I think the obvious answer to this is that they changed the password, then deleted the two messages sent to your Gmail and sent a second request to change your password that they didn't open in your Gmail. I couldn't think of any other answer so long as this wasn't some sort of glitch.
my guess is that they somehow accessed your gmail account indirectly, sort of like wire tapping for phones. so basically they request a password reset and see the link come in without actually logging into the email, then use it. it gets weird though again when there's no confirmation email. he would have had to somehow delete the confirmation email once again without getting into the account and maybe just hope that the reset request just looked like someone who failed in hacking your email.
idk definitely "some illuminati shit" like you said.
have you checked all of your other folders like trash/spam/junk?
Might be irrelevant, but didn't the osbuddy add on have a bunch of accounts leaked/stolen within the last year?
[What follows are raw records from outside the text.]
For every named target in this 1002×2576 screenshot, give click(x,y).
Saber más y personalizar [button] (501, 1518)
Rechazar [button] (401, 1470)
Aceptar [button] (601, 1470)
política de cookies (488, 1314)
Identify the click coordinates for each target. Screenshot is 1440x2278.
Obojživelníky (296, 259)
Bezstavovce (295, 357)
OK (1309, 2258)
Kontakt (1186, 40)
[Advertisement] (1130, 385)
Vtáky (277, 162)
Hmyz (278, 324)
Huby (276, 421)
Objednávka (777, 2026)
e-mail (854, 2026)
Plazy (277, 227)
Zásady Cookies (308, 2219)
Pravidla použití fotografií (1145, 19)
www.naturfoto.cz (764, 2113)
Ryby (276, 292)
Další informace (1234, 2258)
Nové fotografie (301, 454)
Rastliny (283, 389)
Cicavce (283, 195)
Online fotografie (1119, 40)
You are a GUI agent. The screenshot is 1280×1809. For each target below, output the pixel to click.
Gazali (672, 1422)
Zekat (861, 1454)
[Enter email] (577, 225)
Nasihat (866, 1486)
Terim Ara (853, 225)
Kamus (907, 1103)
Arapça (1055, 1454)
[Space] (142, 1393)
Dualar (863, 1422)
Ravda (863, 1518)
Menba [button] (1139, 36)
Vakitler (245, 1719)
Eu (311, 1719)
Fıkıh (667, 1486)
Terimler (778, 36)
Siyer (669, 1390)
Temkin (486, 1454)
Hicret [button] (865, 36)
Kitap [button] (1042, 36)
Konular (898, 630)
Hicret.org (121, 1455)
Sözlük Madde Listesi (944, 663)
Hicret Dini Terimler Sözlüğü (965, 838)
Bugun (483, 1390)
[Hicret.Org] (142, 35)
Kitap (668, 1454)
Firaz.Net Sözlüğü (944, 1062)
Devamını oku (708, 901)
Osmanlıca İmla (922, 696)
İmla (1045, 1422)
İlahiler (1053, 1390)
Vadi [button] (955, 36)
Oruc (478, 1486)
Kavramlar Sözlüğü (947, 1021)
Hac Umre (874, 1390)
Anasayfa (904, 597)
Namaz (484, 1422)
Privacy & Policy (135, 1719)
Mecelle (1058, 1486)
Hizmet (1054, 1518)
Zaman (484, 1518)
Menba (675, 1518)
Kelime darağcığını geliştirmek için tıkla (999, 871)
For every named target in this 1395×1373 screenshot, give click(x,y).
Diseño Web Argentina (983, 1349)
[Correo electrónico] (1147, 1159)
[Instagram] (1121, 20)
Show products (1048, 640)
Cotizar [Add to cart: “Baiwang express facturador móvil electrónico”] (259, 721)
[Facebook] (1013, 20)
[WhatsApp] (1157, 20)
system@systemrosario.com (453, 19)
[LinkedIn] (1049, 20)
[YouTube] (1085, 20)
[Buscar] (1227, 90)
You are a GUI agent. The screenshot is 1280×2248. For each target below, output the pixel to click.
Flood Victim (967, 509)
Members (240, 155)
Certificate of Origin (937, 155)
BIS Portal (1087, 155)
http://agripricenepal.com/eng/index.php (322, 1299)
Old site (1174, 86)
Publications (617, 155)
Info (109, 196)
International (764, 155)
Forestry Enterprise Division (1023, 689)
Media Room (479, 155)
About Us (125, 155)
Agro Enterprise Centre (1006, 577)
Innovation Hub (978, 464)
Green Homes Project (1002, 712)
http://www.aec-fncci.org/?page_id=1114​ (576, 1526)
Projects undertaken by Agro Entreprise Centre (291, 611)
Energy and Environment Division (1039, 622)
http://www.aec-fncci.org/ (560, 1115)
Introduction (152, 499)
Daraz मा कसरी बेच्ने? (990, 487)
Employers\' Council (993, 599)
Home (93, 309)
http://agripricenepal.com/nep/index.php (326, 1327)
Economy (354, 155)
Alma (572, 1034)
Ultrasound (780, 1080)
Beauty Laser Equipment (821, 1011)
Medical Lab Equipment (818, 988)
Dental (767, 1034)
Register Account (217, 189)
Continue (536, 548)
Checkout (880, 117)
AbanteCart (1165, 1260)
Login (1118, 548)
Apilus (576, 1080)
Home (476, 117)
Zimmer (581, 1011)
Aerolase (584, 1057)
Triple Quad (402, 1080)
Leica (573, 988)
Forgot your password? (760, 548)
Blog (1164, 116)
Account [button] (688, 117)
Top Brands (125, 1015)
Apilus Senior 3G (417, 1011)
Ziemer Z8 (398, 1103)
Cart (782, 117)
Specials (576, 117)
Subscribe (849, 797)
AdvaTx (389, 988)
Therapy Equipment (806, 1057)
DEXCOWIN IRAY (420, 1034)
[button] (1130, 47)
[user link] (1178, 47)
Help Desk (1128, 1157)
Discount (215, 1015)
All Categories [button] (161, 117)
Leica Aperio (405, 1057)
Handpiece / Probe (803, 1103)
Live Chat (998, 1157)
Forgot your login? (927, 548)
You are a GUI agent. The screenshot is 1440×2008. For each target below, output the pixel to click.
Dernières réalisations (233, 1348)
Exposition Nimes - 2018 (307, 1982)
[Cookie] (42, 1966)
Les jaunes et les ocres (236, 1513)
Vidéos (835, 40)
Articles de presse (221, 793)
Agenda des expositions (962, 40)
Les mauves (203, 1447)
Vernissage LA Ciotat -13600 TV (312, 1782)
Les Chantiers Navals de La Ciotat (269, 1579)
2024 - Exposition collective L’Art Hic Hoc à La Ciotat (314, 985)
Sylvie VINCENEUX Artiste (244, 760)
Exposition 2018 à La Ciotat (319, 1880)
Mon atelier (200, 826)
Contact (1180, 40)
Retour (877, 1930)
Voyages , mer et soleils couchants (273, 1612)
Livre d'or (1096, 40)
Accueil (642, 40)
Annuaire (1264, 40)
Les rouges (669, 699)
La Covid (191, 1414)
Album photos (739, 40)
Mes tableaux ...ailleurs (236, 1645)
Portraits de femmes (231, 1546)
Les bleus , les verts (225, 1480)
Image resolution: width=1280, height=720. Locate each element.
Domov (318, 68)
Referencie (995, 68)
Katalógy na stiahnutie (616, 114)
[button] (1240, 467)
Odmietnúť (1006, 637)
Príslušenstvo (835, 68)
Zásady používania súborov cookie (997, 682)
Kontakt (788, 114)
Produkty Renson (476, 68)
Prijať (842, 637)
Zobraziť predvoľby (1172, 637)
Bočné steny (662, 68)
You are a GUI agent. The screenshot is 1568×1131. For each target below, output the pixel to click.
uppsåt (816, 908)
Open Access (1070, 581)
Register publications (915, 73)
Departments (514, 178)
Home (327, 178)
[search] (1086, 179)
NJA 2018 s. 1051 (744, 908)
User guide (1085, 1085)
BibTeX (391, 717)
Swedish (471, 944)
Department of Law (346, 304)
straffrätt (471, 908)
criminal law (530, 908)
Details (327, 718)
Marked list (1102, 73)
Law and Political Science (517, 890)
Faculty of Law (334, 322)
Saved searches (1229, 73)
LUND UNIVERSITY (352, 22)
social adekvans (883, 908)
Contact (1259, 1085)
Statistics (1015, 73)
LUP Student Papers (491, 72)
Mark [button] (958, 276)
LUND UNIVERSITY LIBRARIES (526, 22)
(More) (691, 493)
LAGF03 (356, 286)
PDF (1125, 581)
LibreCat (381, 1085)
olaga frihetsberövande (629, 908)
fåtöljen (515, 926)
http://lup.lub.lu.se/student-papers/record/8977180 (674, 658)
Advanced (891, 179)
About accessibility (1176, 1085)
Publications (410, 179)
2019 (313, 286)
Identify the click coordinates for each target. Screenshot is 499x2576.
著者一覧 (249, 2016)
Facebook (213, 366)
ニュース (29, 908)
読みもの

Very weird. Think it happened within the Jagex servers? Btw to the people saying hacking Paypal is jail time, that is not an international law.
I have done that before, I don't know about the no logs on GMAIL or something.
But as of no email showing up. Since they had access to your gmail they could of easily deleted the email(s) so you wouldn't notice.
Damn, really sounds like someone inside jagex or with help from jagex got your account for that time, hope all is well.
I had a very similar experience recently, and even weirder yet, it was done with a gmail account I actually deleted about 3 years ago.
"This is some illuminati shit" lolol
I got my Runescape account hacked once. They stole my Email first and then took RS account. Got RS account back with security questions and in game lost only zaryte bow and ranged armor i was using, thanks for bank pin. Had to make new email and change all information where i used old email. I had nothing important in stolen email, so nothing bad happened.
"This is some illuminati shit" pz iskart plysau zvengt :D
Same thing happened to me yesterday shame i wasn't as lucky as you =/
I actually got hacked this same way, but I ended up losing over 200m in goods and cash. Posted on forums and such trying to get jmods or somone to look into the trades that took place, but nothing was done. So gg me lol. Just added 2 step verification, changed all passes, and learned a lesson.
Someone must've figured a way to predict what links are sent in regards to resetting passwords. It's possible now someone is able to predict or has a machine that can predict the links Jagex sends to the email for resetting it. Sounds kindof bizarre, but anything is possible.
What if the hacker figured out some way to guess or determine the url included in the password reset email? This would almost account for the events that transpired, only it is strange that you didn't get an email that it had been reset. I suspect this is a problem with Jagex's security features, which allowed the hacker to reset your password without triggering that email.
They marked the e-mail as unread after they read it, deleted the "Your password has been reset" e-mail, then emptied the e-mail trash.